Education records for the 2009-2010 school year show excessive absences and tardies, with excuses ranging from substantiated medical issues to multiple instances of oversleeping, "car trouble, " "traffic, " and "personal" absences; many absences and tardies were simply unexcused. T. 412-14. During that school year, plaintiff was absent from school anywhere from six to twenty-two times each month for these various reasons. Id . Plaintiff exhibited a similar attendance pattern in previous school years. T. 418-25.
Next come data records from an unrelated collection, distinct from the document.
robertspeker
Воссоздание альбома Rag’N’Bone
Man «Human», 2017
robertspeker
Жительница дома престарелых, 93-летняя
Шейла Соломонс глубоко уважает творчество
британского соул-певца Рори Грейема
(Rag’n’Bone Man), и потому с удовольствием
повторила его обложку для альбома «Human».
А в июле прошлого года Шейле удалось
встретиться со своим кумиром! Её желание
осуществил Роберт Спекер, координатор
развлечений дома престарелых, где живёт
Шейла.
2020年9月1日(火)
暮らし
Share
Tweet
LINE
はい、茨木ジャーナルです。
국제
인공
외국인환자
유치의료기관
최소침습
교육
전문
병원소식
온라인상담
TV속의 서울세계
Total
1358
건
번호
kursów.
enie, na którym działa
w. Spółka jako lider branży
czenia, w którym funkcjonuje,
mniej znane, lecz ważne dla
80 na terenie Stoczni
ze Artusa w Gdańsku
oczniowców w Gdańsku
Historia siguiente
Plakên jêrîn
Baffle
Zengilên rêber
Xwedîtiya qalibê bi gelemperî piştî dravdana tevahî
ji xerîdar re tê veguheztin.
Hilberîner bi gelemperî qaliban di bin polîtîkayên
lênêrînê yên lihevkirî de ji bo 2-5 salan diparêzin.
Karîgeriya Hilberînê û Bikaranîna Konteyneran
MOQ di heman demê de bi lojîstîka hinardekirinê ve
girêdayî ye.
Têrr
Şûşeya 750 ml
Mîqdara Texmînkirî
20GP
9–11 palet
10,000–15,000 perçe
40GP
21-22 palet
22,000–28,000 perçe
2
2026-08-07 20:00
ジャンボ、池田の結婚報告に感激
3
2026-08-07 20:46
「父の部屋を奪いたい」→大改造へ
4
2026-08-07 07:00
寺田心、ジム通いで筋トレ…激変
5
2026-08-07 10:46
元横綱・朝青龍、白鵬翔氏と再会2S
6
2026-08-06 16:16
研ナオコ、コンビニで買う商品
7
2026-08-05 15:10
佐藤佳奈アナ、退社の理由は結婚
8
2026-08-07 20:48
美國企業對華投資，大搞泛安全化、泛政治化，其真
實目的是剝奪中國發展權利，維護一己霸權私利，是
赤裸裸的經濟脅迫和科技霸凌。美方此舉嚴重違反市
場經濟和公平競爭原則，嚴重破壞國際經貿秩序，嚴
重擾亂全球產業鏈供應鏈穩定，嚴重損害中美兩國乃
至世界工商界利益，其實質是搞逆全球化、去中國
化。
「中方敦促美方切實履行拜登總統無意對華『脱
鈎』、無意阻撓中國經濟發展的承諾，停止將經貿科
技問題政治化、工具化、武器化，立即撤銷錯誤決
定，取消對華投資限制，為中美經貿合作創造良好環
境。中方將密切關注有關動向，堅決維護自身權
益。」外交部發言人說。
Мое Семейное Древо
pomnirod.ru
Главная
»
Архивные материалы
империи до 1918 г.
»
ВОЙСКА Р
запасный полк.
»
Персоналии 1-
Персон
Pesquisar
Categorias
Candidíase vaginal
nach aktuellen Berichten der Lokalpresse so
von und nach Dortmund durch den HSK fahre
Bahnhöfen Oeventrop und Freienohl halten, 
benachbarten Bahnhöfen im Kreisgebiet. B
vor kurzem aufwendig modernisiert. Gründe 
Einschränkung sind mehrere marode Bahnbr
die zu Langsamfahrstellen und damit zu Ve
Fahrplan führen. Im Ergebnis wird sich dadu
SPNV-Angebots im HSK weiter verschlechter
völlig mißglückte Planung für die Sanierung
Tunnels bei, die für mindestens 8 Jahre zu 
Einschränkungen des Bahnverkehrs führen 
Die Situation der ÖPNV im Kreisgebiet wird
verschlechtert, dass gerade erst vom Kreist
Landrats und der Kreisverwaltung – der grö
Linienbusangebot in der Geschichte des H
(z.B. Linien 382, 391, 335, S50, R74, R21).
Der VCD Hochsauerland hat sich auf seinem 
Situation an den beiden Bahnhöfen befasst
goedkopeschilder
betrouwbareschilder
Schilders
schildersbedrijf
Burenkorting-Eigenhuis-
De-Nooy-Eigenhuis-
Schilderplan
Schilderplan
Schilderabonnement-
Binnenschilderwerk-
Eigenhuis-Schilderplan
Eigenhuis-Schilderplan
Social worker Karen Dillon noted in September 2009 that according to plaintiff's mother, "[plaintiff's and his mother's] relationship could become volatile if [plaintiff] did not get his way." T. 437. Ms. Dillon noted that plaintiff had a history of psychiatric issues, including "a history of suicidal threats [and] ideations, " and that plaintiff took medication to control these mental health issues. Id . Ms. Dillon stated that plaintiff had a girlfriend, and "[m]uch of his world revolves around their relationship"; he "did not like attending NT Middle School [and] as a result, missed most of the school year." Id . Plaintiff reported to Ms. Dillon that "he felt extremely uncomfortable in the school environment, " and "reported that students picked on him [and] he did not feel safe." Id . According to Ms. Dillon, plaintiff made use of their counseling sessions and "easily engaged in a therapeutic counseling relationship." Id.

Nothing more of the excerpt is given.